『レーザービーム』

いろんな意味で衝撃的なPerfumeですが、このレーザービームの映像、やはり、衝撃的です。


イントロ部から彼女たちのやたらキレのある動きにビビるんですが、
歌が始まると同時に、このハンパない口パク感。
まず音声が機械処理されているので、三人の内誰が歌っているのかさっぱり分からないというか、この人たち流れている音楽と一体どういう関係あるの?という疑問。

『glitter』、あの曲はひたすら一本調子で起承転結的構成持っていないですから、歌詞にも起承転結的なものがない。それゆえ、何べん聞いても歌詞が覚えられない。そんな音楽に合わせてのダンスですから、どういう順序構成で成り立っているダンスなのか、部外者には覚えられる気がしない。
それどころか、ポリリズム的にダンスが表現しているものと音楽が表現しているものにはズレが存在し、しかしながら定期的に一致する箇所がある。


あれと比べると、こちら『Laser beam』のダンスはわかりやすいほうです。もっとも音楽に対してポリリズム的であるという特徴は変わりません。
指先から腕までピンと一直線に伸ばしてレーザー光線を表現している。そしてその光線が目から出ていることを示して、恋する視線がレーザービームだと表現している。そのレーザー光線が胸に刺さってシュワシュワという状態を胸に手をやることで表現している。

短い歌詞の歌ですから、あんまりダンスに対応させる箇所も少ないのですけれど、かなりの部分が誰にでも理解できるレベルでダンスで表現されています。


じゃあ、それ以外の、私が視覚に於けるポリリズム的と感じる、歌詞とズレるダンスというのは何なんでしょう?

どうみても、私には、これ、ピンクレディー風に感じられるんですね。

あんまり比べたくなかったんですが、やっぱ、同じですわな。

YMO好きだった人たちがPerfume好きやってる率が高いって話ですが、坂本龍一が言ってましたが、『テクノポリス』ってヒットさせるためにピンクレディーの楽曲を模倣したそうです。

そんなら最初から、ピンクレディーYMOが共演してレコード発表すりゃよかったんじゃないか。
なんなら小汚いおっさんをステージに上げる代わりに、女の子だけステージに上げて、おっさん達はコンピューターのプログラミングに専念していたらよかったんじゃないか。
女の子の方も、下手な歌うたうのやめにして電気処理された録音テープに合わせて口パクやってりゃよかったんじゃないか。そんでミニスカートと変な振り付けに専念していたらよかったんじゃないか。

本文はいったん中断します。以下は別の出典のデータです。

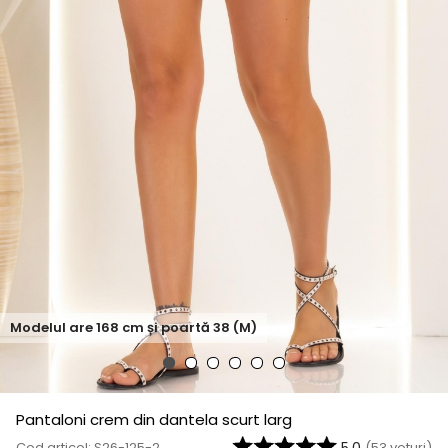
Modelul are
168
cm și poartă
38 (M)
Pantaloni crem din dantela scurt larg
Cod articol: S26-125-2
(
53
voturi)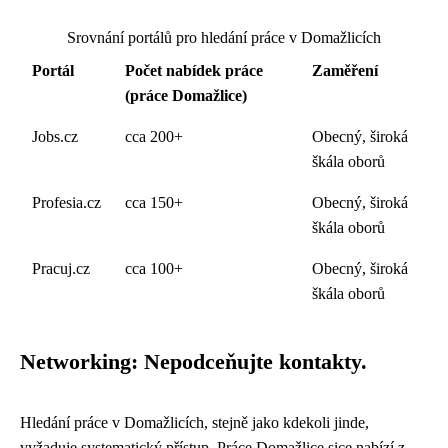
Srovnání portálů pro hledání práce v Domažlicích
Portál
Počet nabídek práce
Zaměření
(práce Domažlice)
Jobs.cz
cca 200+
Obecný, široká
škála oborů
Profesia.cz
cca 150+
Obecný, široká
škála oborů
Pracuj.cz
cca 100+
Obecný, široká
škála oborů
Networking: Nepodceňujte kontakty.
Hledání práce v Domažlicích, stejně jako kdekoli jinde,
vyžaduje systematický přístup. Práce Domažlice sice nabízí z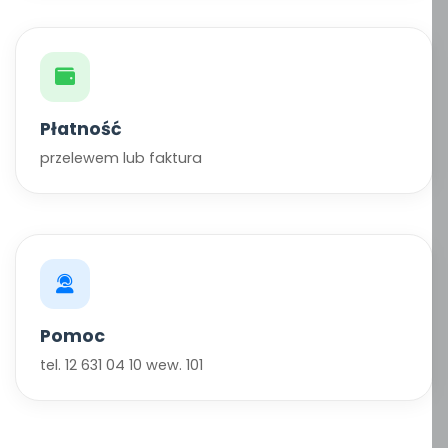
Płatność
przelewem lub faktura
Pomoc
tel. 12 631 04 10 wew. 101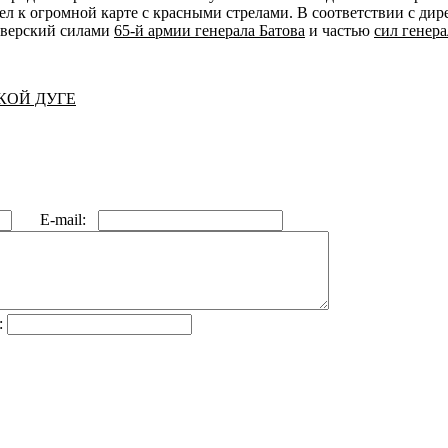
шел к огромной карте с красными стрелами. В соответствии с д
еверский силами
65-й армии генерала Батова
и частью
сил генер
КОЙ ДУГЕ
E-mail:
: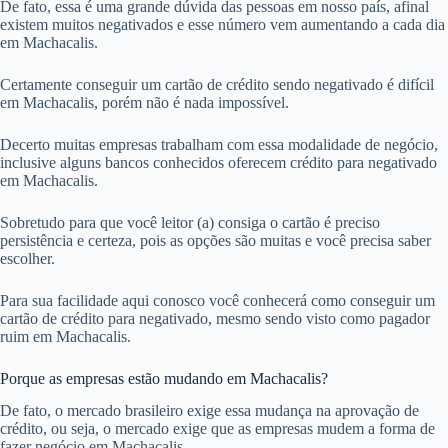
De fato, essa é uma grande dúvida das pessoas em nosso país, afinal
existem muitos negativados e esse número vem aumentando a cada dia
em Machacalis.
Certamente conseguir um cartão de crédito sendo negativado é difícil
em Machacalis, porém não é nada impossível.
Decerto muitas empresas trabalham com essa modalidade de negócio,
inclusive alguns bancos conhecidos oferecem crédito para negativado
em Machacalis.
Sobretudo para que você leitor (a) consiga o cartão é preciso
persistência e certeza, pois as opções são muitas e você precisa saber
escolher.
Para sua facilidade aqui conosco você conhecerá como conseguir um
cartão de crédito para negativado, mesmo sendo visto como pagador
ruim em Machacalis.
Porque as empresas estão mudando em Machacalis?
De fato, o mercado brasileiro exige essa mudança na aprovação de
crédito, ou seja, o mercado exige que as empresas mudem a forma de
fazer negócio em Machacalis.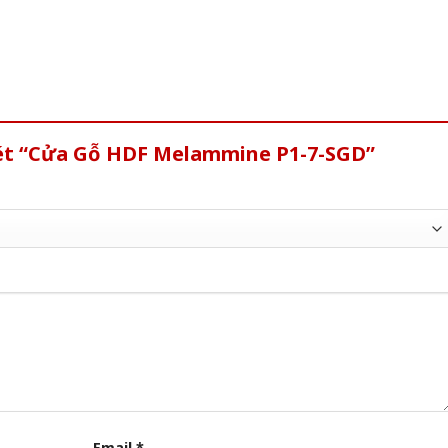
xét “Cửa Gỗ HDF Melammine P1-7-SGD”
Email
*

今、Perfume見てしまうと、そういう風に思えるんですが、それが実現するまでに30年以上の時が必要だったというのは、異様なことに思われます。


アイドルに歌を歌わせる。アイドルは音楽の素養がない。それでも、彼なり彼女たちが音楽で自己表現しているようにファンに感じさせるために、優秀な作曲家にあえてレベルを落とした曲を作らせる。
30年間ずっとこんな才能の無駄使いやってたわけです。
アイドルが自己表現するためには、宇多田ヒカル位能力ないと無理でして、それだから宇多田ヒカルのCDって日本の売上記録更新したんですよね。
彼女と彼女の母親を例外とすると、アイドルが自己表現するために音楽やるのって本当に無駄なことだった。
で、それをやめにしてみたら、作曲する方は生き生きしてますし、不思議なことにアイドルの方もむちゃくちゃイキイキしているんですよね。
アイドルに無理に音楽表現者の立場を押し付けないから、彼女たちが今まで培ってきたアイドルの能力をいかんなく発揮できている。


オタク文化は日本の誇りだった、総理大臣までもそういうこという時代になってしまいましたが、
更に言うと、40年続いてきた日本のアイドル文化というのも、実は日本の宝だったのですね。
ずっと、モテない男向けの擬似恋愛の対象とかオナニーのネタみたいに後ろめたいもののように想いかんじつづけていたのですけれども、私自身、

でも、アイドルというあり方には、日本人のおもてなしの心というかサーヴィス精神が凝縮されていた、そういうことに今更ながらに気づかされます。

アイドルが恥ずかしいものだったのは、その音楽性に過ぎなかったのですね。




私たちは、神社に行ったとき、そこに神様がいるなんてなかなか思うことができませんが、神主とか巫女がなにやらごそごそやっているのを見るでしょ。そして、それだけで満足して、お賽銭上げることができるんです。

Perfumeのパフォーマンスというのは、歌詞とどこかずれている。本来Perfumeの歌って彼女たちの自己表現でも自己実現でもないですから、ズレているのが誠実なわけです。
でも、時々、ポリリズム的に一致する箇所がありまして、それが、巫女や神主の祈祷が神に届いた瞬間のようなハッとする瞬間に思えてしまうんですわね。